Exercise objective >> Throughout the listing below, show every line in which "anche" occurs.

-.-.-

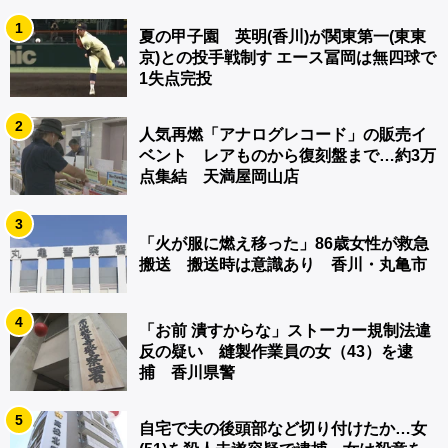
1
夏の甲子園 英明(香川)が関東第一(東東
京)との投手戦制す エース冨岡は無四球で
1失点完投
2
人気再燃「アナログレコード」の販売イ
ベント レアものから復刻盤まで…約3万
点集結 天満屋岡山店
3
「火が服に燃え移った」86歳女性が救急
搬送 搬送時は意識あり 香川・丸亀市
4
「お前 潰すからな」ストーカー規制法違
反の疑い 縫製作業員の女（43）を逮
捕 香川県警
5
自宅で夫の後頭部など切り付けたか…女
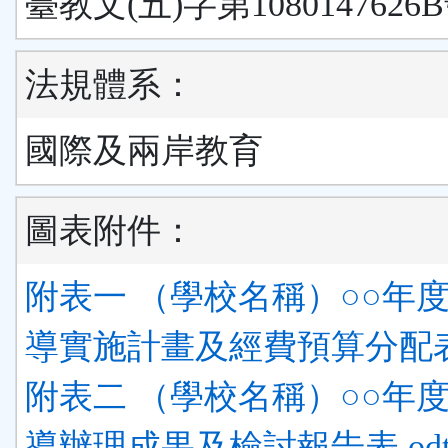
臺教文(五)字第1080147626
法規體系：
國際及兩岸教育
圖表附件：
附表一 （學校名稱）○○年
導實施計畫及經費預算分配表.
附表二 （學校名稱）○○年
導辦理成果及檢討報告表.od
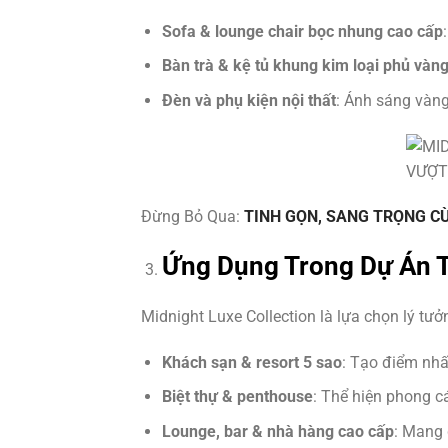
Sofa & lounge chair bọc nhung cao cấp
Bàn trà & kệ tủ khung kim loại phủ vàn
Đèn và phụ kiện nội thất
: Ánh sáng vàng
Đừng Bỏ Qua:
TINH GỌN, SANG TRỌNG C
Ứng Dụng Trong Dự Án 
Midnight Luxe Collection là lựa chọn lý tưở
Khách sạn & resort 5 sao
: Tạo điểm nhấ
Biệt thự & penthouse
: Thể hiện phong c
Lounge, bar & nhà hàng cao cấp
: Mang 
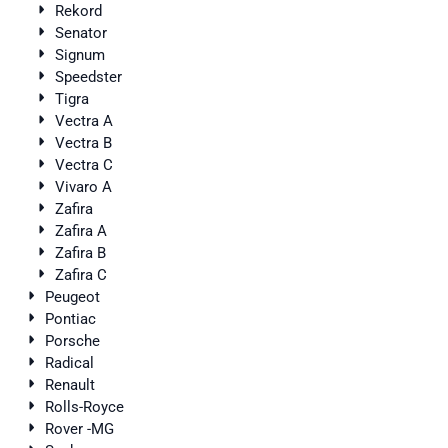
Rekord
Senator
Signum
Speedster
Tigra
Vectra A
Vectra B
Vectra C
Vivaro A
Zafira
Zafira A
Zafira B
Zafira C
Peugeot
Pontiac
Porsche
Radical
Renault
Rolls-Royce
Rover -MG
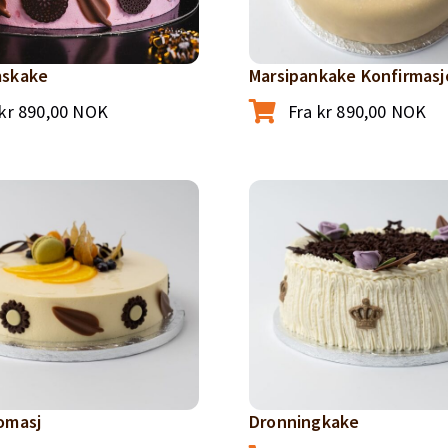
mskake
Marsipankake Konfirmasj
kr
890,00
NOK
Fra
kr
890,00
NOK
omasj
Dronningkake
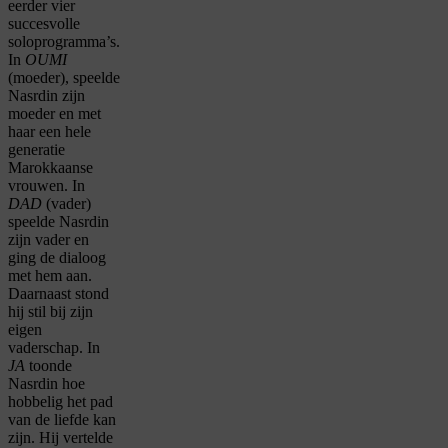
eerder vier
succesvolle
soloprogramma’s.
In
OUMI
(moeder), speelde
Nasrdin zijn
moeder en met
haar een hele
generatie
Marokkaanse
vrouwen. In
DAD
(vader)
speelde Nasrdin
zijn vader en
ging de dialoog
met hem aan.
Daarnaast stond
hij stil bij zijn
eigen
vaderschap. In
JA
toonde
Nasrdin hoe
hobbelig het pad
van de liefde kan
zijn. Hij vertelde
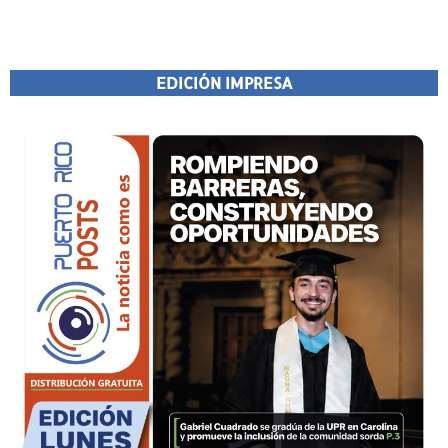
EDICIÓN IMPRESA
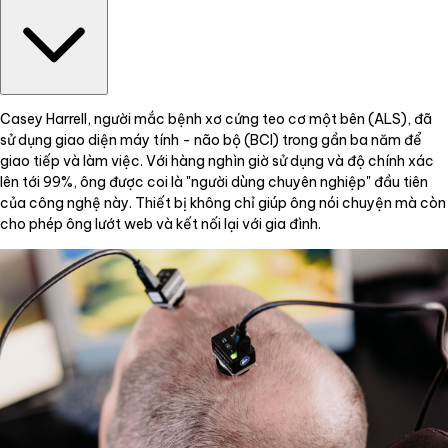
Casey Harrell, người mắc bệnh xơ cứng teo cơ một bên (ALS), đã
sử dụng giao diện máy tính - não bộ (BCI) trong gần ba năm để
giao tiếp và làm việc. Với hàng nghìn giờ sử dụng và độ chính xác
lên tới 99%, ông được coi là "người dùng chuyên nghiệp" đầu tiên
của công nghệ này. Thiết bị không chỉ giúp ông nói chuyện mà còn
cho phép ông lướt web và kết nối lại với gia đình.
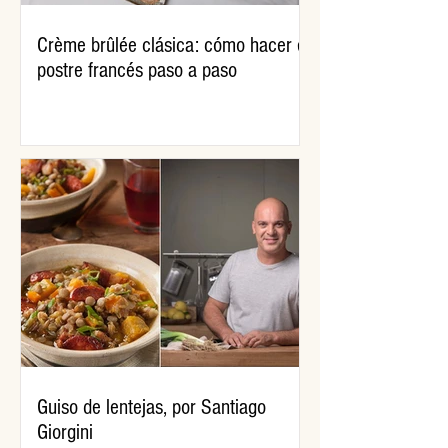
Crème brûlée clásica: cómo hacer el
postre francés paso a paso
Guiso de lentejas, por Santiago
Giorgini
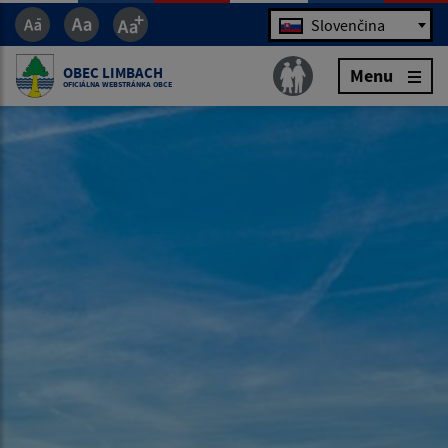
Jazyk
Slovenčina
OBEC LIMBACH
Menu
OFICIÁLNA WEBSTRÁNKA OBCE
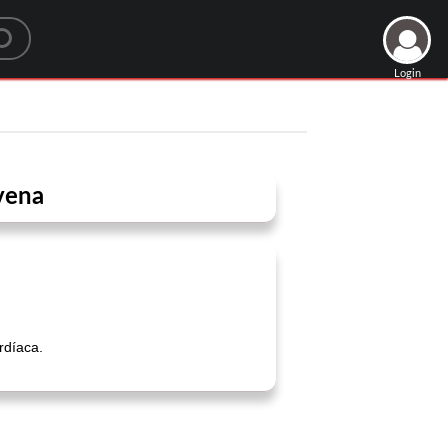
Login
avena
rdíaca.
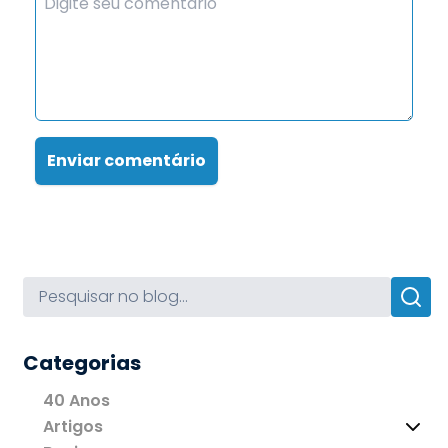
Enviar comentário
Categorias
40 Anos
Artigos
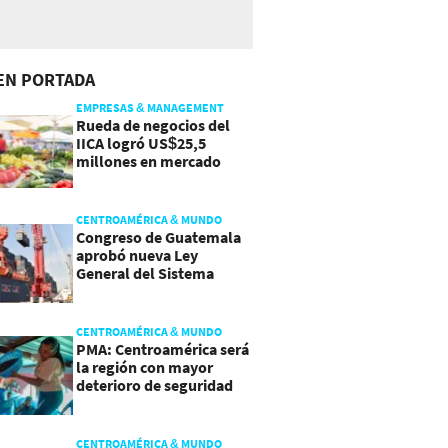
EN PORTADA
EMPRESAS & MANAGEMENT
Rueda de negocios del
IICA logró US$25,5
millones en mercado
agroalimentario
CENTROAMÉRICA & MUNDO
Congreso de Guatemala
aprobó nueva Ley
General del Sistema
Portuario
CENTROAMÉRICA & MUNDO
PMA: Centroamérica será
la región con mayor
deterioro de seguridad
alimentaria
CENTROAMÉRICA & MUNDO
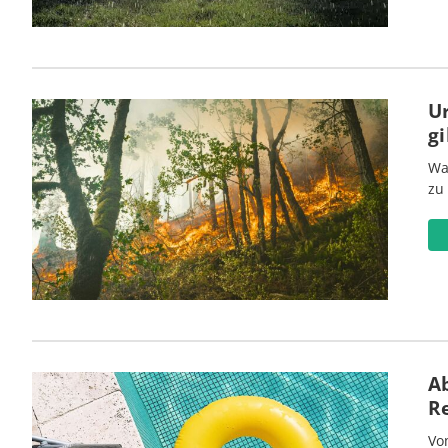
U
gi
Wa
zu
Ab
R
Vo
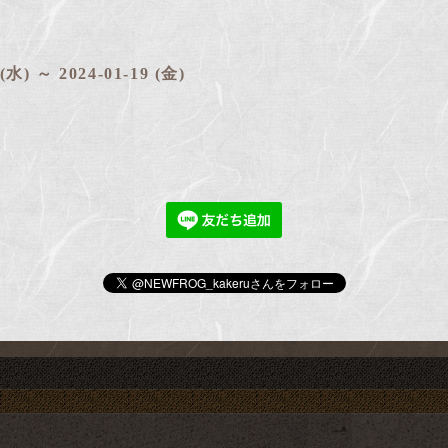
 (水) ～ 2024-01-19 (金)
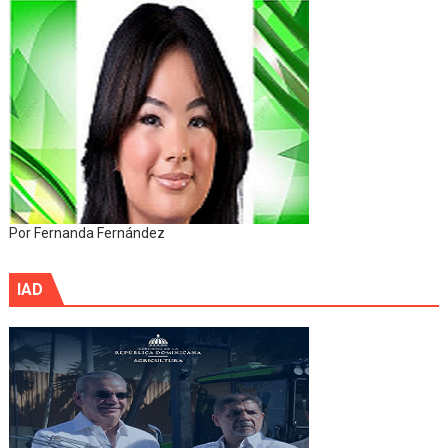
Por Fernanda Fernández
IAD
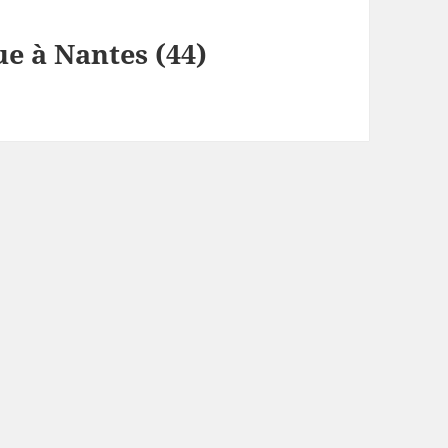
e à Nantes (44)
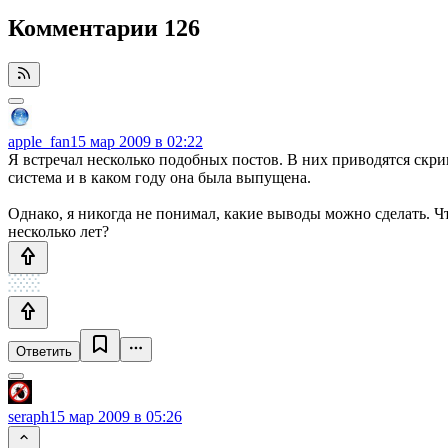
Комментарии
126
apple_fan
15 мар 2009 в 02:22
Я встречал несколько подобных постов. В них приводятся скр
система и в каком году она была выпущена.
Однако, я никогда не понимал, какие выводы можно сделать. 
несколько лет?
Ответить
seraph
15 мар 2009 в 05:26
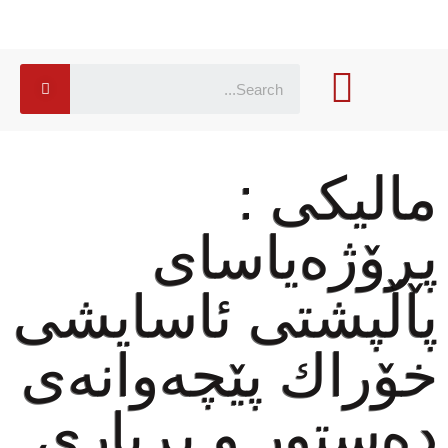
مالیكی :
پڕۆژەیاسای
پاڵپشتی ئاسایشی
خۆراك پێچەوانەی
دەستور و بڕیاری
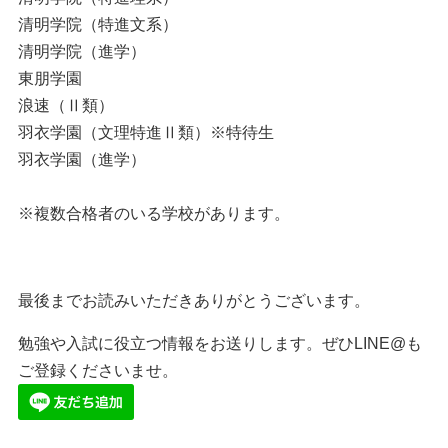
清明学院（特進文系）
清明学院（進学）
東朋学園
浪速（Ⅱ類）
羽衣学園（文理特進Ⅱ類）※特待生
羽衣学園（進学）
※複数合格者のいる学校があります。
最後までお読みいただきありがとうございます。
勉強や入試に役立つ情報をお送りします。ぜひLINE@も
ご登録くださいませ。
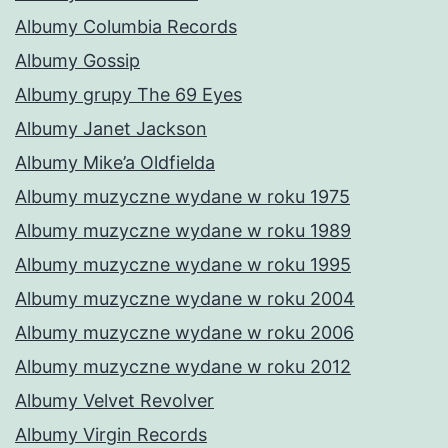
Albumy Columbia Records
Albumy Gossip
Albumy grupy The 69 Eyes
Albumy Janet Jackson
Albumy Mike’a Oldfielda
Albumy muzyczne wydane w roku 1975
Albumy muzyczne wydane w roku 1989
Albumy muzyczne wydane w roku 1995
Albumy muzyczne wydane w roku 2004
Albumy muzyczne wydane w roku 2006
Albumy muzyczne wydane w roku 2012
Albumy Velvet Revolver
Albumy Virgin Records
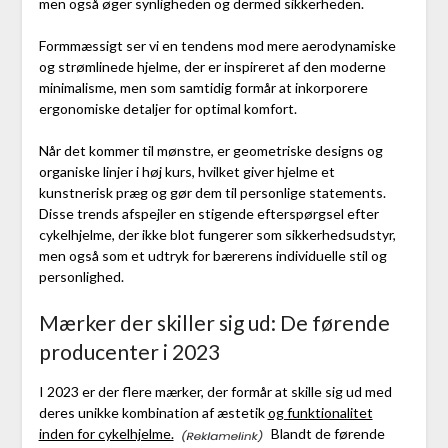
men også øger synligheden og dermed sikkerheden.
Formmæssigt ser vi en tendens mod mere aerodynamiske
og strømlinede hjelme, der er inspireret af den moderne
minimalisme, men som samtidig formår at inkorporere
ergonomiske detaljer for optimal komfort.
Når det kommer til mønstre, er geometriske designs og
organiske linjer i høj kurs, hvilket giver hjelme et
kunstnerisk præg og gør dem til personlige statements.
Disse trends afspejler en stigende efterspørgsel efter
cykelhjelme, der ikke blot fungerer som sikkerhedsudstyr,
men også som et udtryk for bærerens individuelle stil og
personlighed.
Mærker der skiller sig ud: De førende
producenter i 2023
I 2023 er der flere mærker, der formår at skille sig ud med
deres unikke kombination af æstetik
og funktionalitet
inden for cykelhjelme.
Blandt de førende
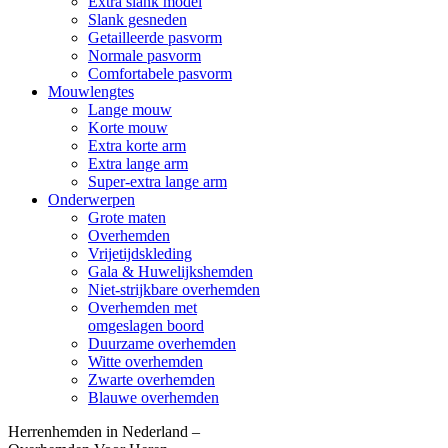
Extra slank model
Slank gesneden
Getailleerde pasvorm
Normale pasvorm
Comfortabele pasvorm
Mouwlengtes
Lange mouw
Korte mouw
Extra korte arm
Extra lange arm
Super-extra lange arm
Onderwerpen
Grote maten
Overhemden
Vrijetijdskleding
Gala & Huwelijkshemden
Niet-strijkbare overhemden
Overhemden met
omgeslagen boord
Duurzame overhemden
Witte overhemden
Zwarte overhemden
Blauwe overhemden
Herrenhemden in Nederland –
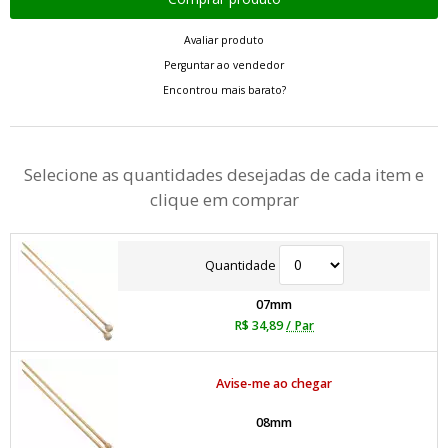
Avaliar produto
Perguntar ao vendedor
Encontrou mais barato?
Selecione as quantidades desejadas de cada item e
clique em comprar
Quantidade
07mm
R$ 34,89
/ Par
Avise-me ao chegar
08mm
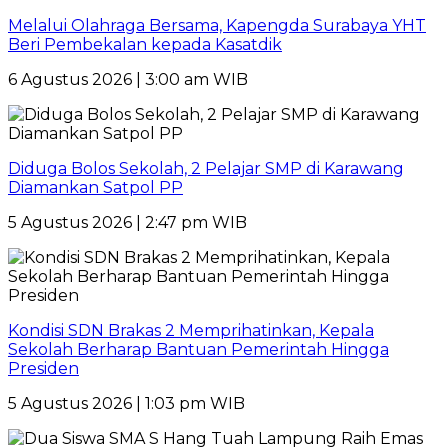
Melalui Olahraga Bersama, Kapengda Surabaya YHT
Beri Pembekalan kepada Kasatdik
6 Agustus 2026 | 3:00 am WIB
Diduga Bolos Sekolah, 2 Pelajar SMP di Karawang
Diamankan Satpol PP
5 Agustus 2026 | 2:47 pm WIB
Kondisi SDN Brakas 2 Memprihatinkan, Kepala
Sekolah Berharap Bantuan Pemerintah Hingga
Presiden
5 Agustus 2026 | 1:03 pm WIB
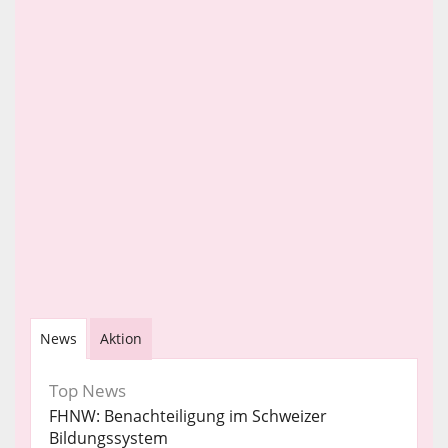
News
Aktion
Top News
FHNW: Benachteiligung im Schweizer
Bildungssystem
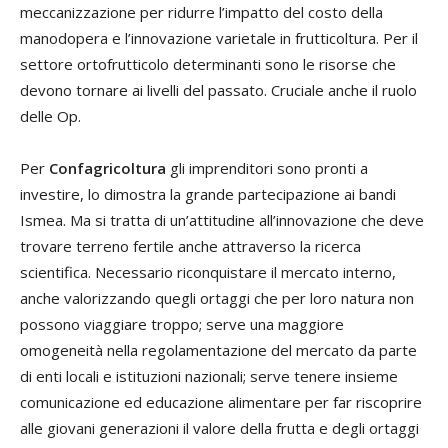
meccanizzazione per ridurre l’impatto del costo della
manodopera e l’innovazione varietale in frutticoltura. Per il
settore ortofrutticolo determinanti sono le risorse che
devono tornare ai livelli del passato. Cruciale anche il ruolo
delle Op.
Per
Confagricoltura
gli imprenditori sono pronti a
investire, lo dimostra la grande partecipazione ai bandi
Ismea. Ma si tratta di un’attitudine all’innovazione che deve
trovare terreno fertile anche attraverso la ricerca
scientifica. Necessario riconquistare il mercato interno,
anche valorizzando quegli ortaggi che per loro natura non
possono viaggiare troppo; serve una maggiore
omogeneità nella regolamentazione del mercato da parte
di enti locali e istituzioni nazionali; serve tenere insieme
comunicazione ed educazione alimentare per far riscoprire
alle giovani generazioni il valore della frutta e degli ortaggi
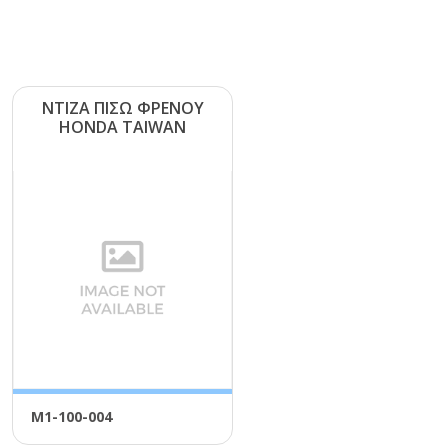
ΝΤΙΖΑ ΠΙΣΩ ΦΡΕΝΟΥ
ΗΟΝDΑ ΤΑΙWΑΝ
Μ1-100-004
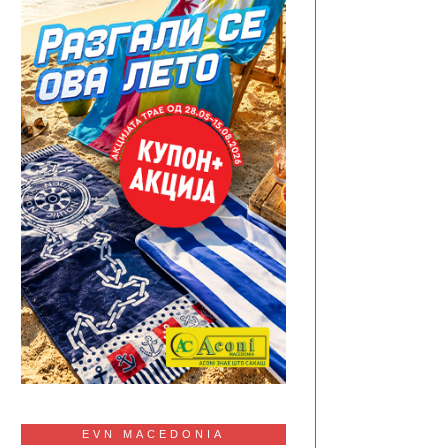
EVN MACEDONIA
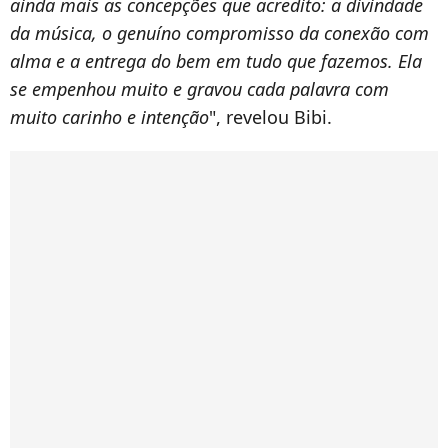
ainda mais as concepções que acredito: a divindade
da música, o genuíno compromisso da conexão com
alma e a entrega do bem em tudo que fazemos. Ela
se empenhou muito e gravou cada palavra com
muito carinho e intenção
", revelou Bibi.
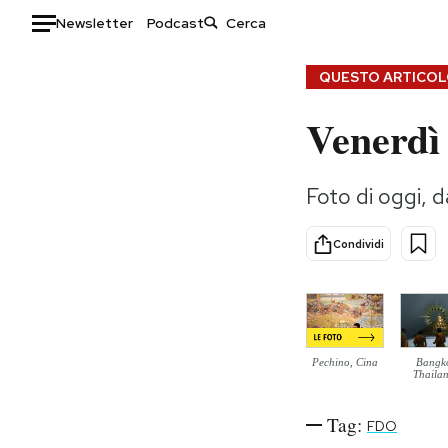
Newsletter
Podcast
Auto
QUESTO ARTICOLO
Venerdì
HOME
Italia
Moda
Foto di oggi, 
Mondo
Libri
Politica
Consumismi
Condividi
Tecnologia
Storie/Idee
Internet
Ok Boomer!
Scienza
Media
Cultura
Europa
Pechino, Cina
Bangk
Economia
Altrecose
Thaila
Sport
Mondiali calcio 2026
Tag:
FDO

-.-.-

Response to the exercise >>
devono tornare ai livelli del passato. Cruciale anche il ruolo
trovare terreno fertile anche attraverso la ricerca
anche valorizzando quegli ortaggi che per loro natura non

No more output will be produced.